El noreste de Brasil avanza en una de las obras hidráulicas más ambiciosas de su historia. Se trata del Cinturón de las Aguas de Ceará, una infraestructura de más de 145 kilómetros diseñada para transportar agua hacia zonas afectadas por sequías recurrentes y fortalecer la seguridad hídrica de millones de personas.
El proyecto, que ya supera el 90% de ejecución, busca garantizar un suministro más estable en una región donde la falta de lluvias condiciona la vida cotidiana, la producción agrícola y el desarrollo económico.
Una megaobra para enfrentar la escasez de agua
El sistema combina canales a cielo abierto, túneles y sifones que permiten trasladar agua desde la represa de Jati, conectada al Proyecto de Integración del Río São Francisco, hasta las nacientes del río Cariús.

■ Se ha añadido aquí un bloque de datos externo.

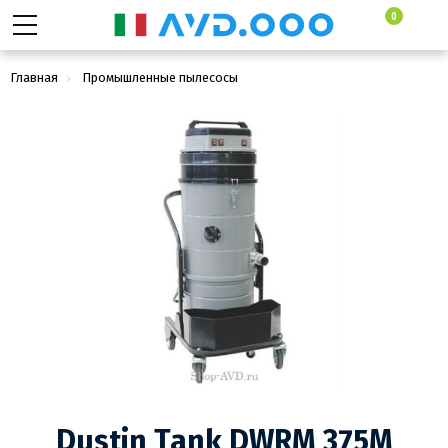
0
Главная
Промышленные пылесосы
Промышленные пылеводососы для сбора сухой и жидкой грязи
Dustin Tank DWRM 375M
Dustin Tank DWRM 375M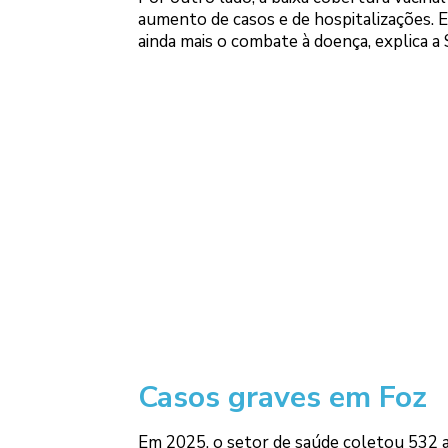
aumento de casos e de hospitalizações. E
ainda mais o combate à doença, explica a 
Casos graves em Foz
Em 2025, o setor de saúde coletou 532 a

Con una extensión total de 145,3 kilómetros, la infraestructura ha sido catalogada como la mayor transferencia hídrica impulsada por un gobierno estatal en Brasil.
Su objetivo principal es reforzar el abastecimiento en regiones como Cariri y Alto Jaguaribe, además de fortalecer la red de embalses que abastece a importantes centros urbanos.
Cómo funciona el denominado «río artificial»
A diferencia de lo que sugiere el término, la obra no genera agua nueva. Su función consiste en redistribuir recursos hídricos disponibles mediante una compleja red de transporte diseñada para reducir la vulnerabilidad frente a las sequías.
La iniciativa aprovecha caudales provenientes del sistema del río São Francisco, considerado uno de los más importantes de Brasil, para llevarlos hacia áreas donde históricamente el acceso al agua ha sido limitado.
Una apuesta estratégica para el futuro
Las autoridades consideran que el proyecto permitirá mejorar la resiliencia de la región frente a eventos climáticos extremos y períodos prolongados de escasez.
Sin embargo, especialistas recuerdan que este tipo de infraestructuras no representan una solución definitiva. Su éxito depende de políticas complementarias vinculadas al uso eficiente del agua, la conservación de cuencas, el saneamiento y la gestión sostenible de los recursos hídricos.
Más que una obra de ingeniería
Además de su impacto técnico, el Cinturón de las Aguas representa una transformación territorial de largo plazo. La iniciativa busca reducir desigualdades históricas en el acceso al agua y ofrecer mayores condiciones de desarrollo para comunidades que durante décadas convivieron con los efectos de la sequía.
Si se cumplen los plazos previstos, la obra podría convertirse en uno de los proyectos de infraestructura hídrica más importantes de América Latina y en una referencia para otras regiones afectadas por la escasez de agua.